Cuando el miedo y el deseo te dejaban la boca seca, cuando la vergüenza era tan grande, aun así te mostrabas. Era bonito verte despertar después del dolor, después del terremoto en el que tu carne se había transformado. A veces lo tomábamos como un juego en el que uno escondía las intenciones y el otro se acojonaba sólo de pensarlas. Aquello era lo bonito de mantenerse el uno junto al otro, aunque las circunstancias casi siempre iban en nuestra contra. Por eso cuando se tomaba su tiempo, me desnudaba, encendía mi piel primero con las caricias, luego con los azotes y por último con el cuero restallando en mis oídos, se mezclaban todas las emociones que contenía durante semanas. Luego escuchaba el clic de la cámara y su voz lo llenaba todo. Buscaba esas gotas de sangre incipiente que surgían de la piel castigada mientras yo apretaba la cara contra las sábanas esperando algún roce que calentase aún más mi corazón desbocado. Se tomaba su tiempo, siempre lo hacía. Los pulsos, los disparos se sucedían en secuencias lentas o en ráfagas intensas. Así podía estar horas hasta la siguiente etapa de su búsqueda del color perfecto. El blanco se convertía en rosa y el rosa en rojo intenso. Días después repetía el proceso para observar la transformación de aquel bermellón en un púrpura encendido que se iba apagando con los días.
Cuidaba luego la piel, limpiando y recortando las zonas que no habían sido dañadas pero que yo deseaba sentir heridas. No niego que a veces la frustración de aquello me hiciera llorar. Entonces él, sonriendo, mitad hostil, mitad curioso, tapaba mi boca con su mano y abofeteaba mis tetas buscando algún tipo de reacción de color. Me dolía, pero mi coño se empapaba y eso él bien lo sabía y cejaba en su búsqueda del color perfecto. Horas después cuan do me miraba en el espejo, desnuda y sola, veía sus dedos reflejados en la luz, sus marcas salpicando mis pezones que se endurecían por el recuerdo. Apretaba las piernas para mantenerme caliente e imaginaba como se acercaba por detrás y me apretaba contra él no por placer sino para provocarme aún más dolor. Siempre lo hacía.
Luego entre semana, sentada en el metro, o en la silla del despacho, en el váter, en la comida o en el bar por la noche, las ráfagas de su máquina reverberaban en mi piel y mi culo se incomodaba por su ausencia y por el dolor que me impedía sentarme cómodamente.

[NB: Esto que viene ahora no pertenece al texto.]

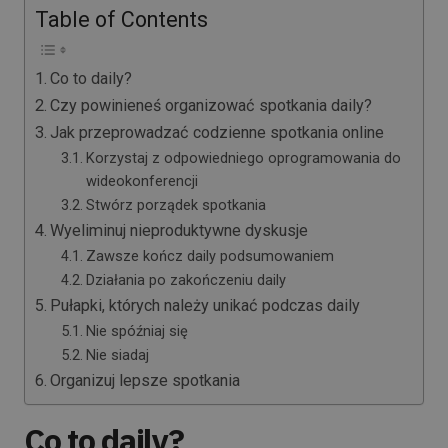
Table of Contents
Co to daily?
Czy powinieneś organizować spotkania daily?
Jak przeprowadzać codzienne spotkania online
Korzystaj z odpowiedniego oprogramowania do
wideokonferencji
Stwórz porządek spotkania
Wyeliminuj nieproduktywne dyskusje
Zawsze kończ daily podsumowaniem
Działania po zakończeniu daily
Pułapki, których należy unikać podczas daily
Nie spóźniaj się
Nie siadaj
Organizuj lepsze spotkania
Co to daily?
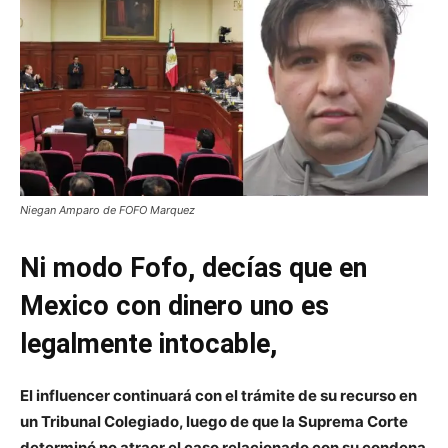
Niegan Amparo de FOFO Marquez
Ni modo Fofo, decías que en
Mexico con dinero uno es
legalmente intocable,
El influencer continuará con el trámite de su recurso en
un Tribunal Colegiado, luego de que la Suprema Corte
determinó no atraer el caso relacionado con su condena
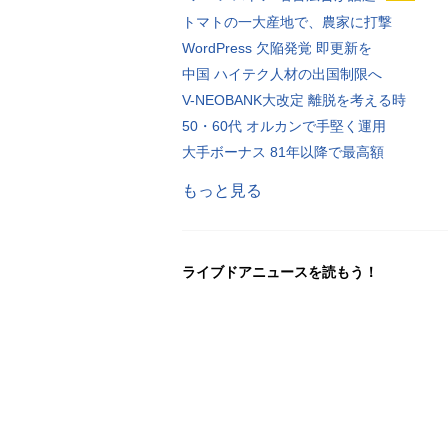
トマトの一大産地で、農家に打撃
WordPress 欠陥発覚 即更新を
中国 ハイテク人材の出国制限へ
V-NEOBANK大改定 離脱を考える時
50・60代 オルカンで手堅く運用
大手ボーナス 81年以降で最高額
もっと見る
ライブドアニュースを読もう！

Esta paradoja del dolor deseado, del amor de las palabras en su oído y la violencia de sus silencios, convertía su necesidad en una adicción incontrolable. Cuando volvía a su ser y despeaba la cara de las sábanas, notaba sus dedos separando las nalgas y el sonido del cinturón deslizándose por la tela de sus vaqueros invitaba a que mordiese cuanto antes sus labios. El cuero siempre hace bien su trabajo cuando golpea su clítoris. Es ahí cuando los músculos de los glúteos se contraen y la sangre de los golpes anteriores, aquella que aún era tímida para salir, decide perlar la piel en pequeñas gotas que se deslizan sin prisa pero sin pausa hacia sus caderas.
¿Te acuerdas de cuántas imágenes pudiste reunir? Toda una vida.